Mayor Joe Curtatone, a white Democrat, said yesterday it's "OK to disagree" and the only way to resolve the impasse is through an "open dialogue" about race.
"That sign is not coming down," he insisted while standing in front of City Hall flanked by the police chief and two deputy chiefs.
The Somerville Police Employees Association and other police unions said they'd peacefully rally last evening outside City Hall, where the sign has hung for nearly a year, to demand Curtatone remove it.
"In the face of the continuing assassination of innocent police officers across the country ... It is irresponsible of the city to publicly declare support for the lives of one sector of our population to the exclusion of others," McGrath said in a statement this week.
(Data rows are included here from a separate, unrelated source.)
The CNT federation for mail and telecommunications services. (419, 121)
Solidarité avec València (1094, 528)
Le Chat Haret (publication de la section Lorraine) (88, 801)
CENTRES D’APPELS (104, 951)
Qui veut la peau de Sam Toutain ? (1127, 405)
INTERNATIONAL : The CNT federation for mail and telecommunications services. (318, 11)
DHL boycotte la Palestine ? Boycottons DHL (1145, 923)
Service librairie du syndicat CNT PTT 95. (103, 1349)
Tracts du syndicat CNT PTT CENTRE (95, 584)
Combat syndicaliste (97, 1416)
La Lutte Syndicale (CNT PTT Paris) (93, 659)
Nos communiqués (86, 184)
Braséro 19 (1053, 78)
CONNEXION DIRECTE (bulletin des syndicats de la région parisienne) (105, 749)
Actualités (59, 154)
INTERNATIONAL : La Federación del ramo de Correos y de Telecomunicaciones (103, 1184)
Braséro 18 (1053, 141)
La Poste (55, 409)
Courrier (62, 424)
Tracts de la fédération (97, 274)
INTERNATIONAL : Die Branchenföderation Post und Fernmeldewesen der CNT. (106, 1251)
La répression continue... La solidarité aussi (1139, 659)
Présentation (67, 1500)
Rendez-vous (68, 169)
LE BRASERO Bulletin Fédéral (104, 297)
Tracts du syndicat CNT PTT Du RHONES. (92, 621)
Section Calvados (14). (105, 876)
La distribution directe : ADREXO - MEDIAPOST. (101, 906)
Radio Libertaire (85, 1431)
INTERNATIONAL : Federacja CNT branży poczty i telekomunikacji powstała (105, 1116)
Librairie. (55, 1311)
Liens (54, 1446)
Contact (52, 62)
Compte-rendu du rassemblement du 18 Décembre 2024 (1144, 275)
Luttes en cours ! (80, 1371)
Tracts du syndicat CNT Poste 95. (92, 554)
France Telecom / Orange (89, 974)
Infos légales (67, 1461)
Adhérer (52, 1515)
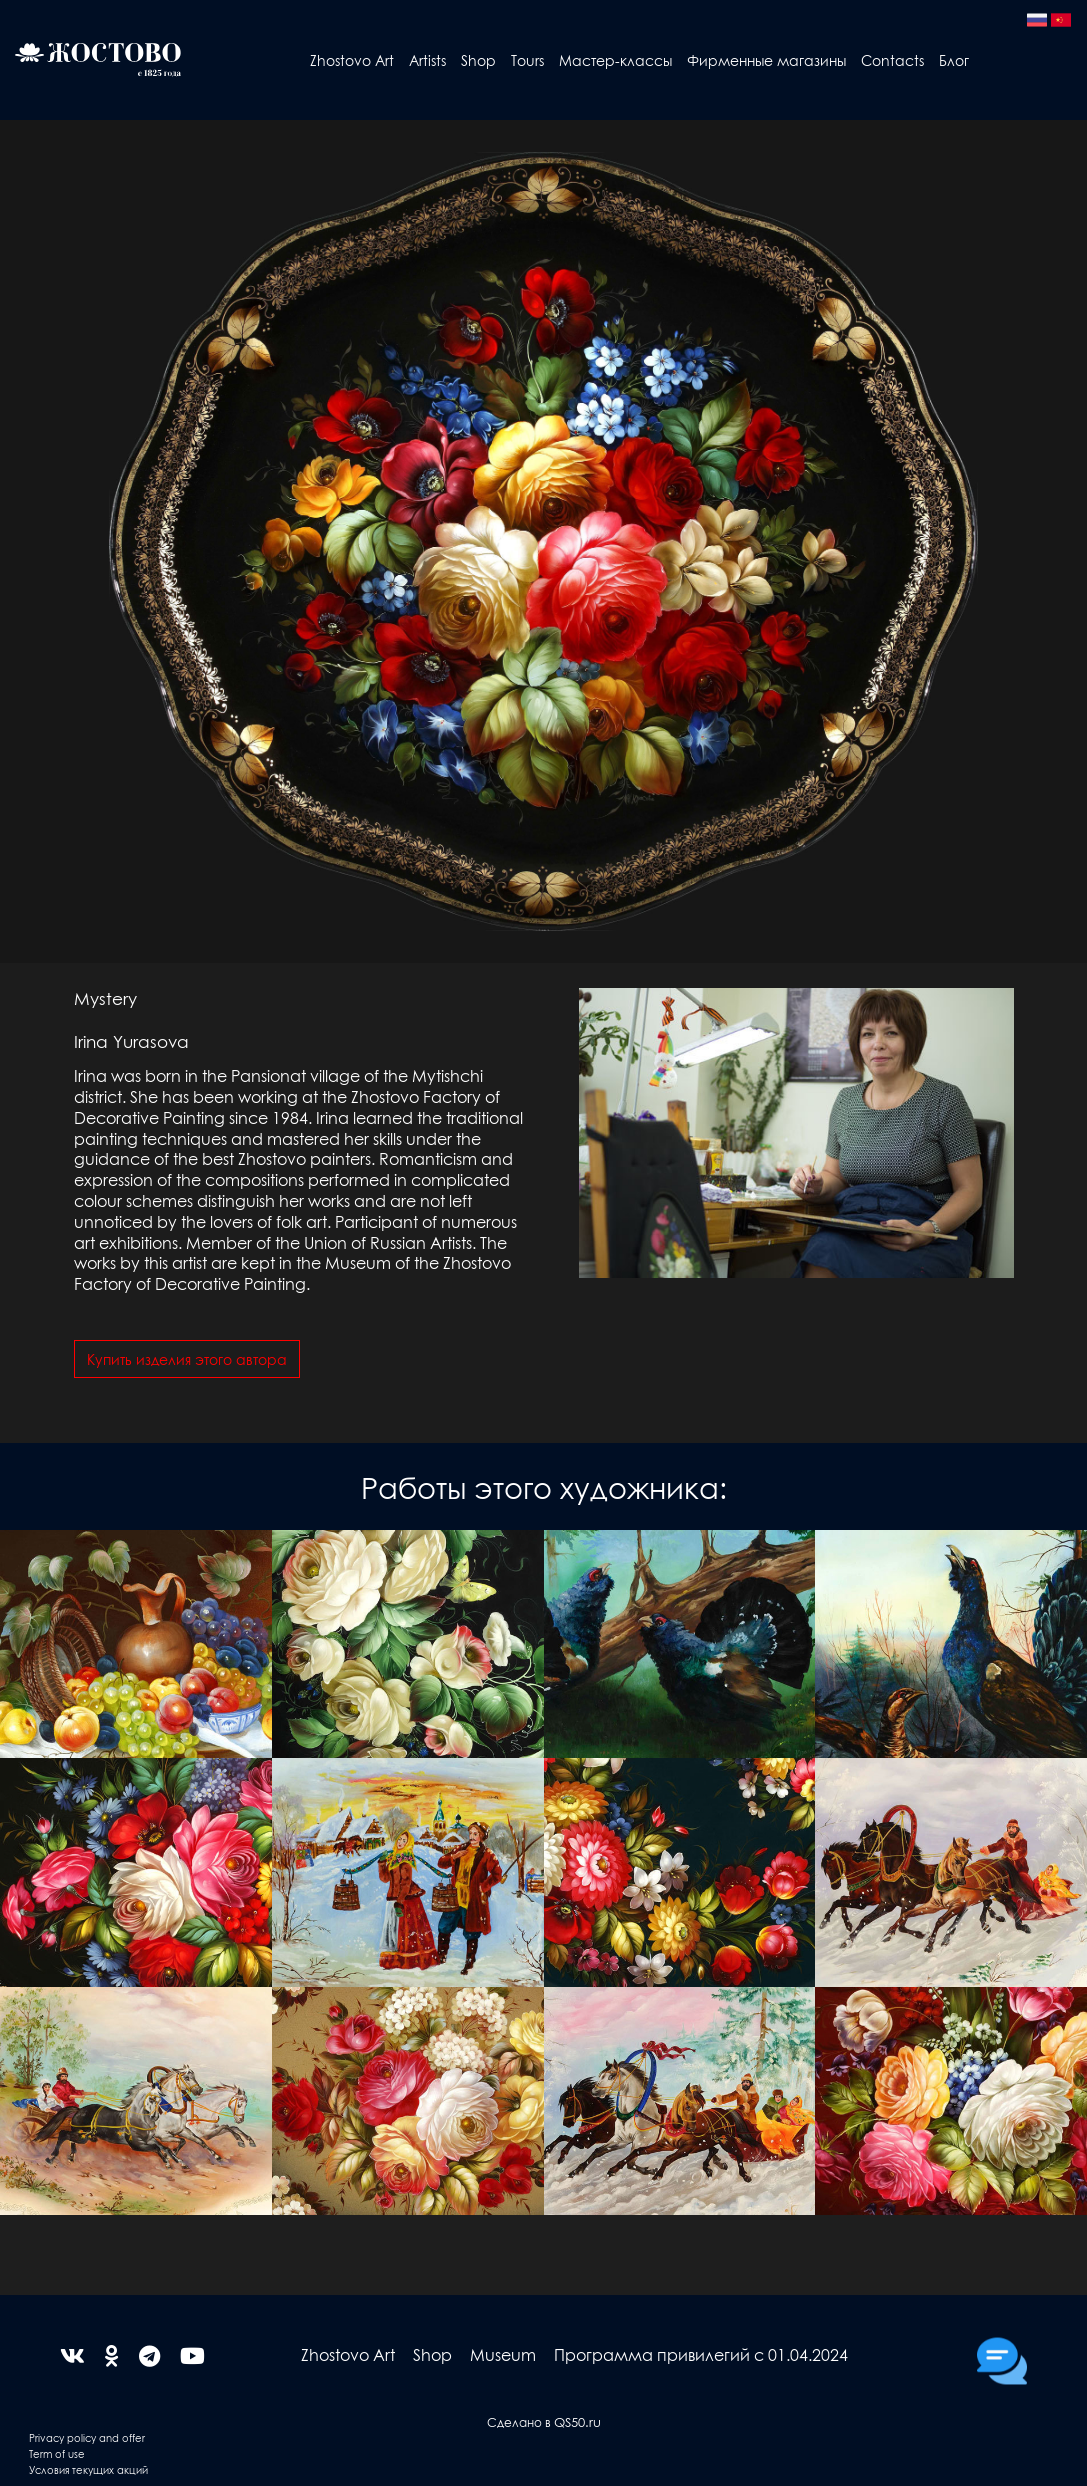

Curtatone, the son of Italian immigrants and the mayor since 2004, has argued that standing up for minority residents and supporting police officers aren't "competing interests."
"Both of those banners are hanging for the same reason: Too many people have died in a cycle of violence that needs to be stopped," he said in a statement.
When asked yesterday whether he thought it was appropriate to place the Black Lives Matter banner on a government building, he replied: "No one can sit out this conversation. Where this is happening is in cities. This is the grassroots level."
Curtatone hung the 4-foot-by-12-foot banner over City Hall's main entrance in August 2015 at the request of a local Black Lives Matter chapter. At the time, he said it was meant to recognize that "structural racism" exists in society and stressed it was not a criticism of his police department.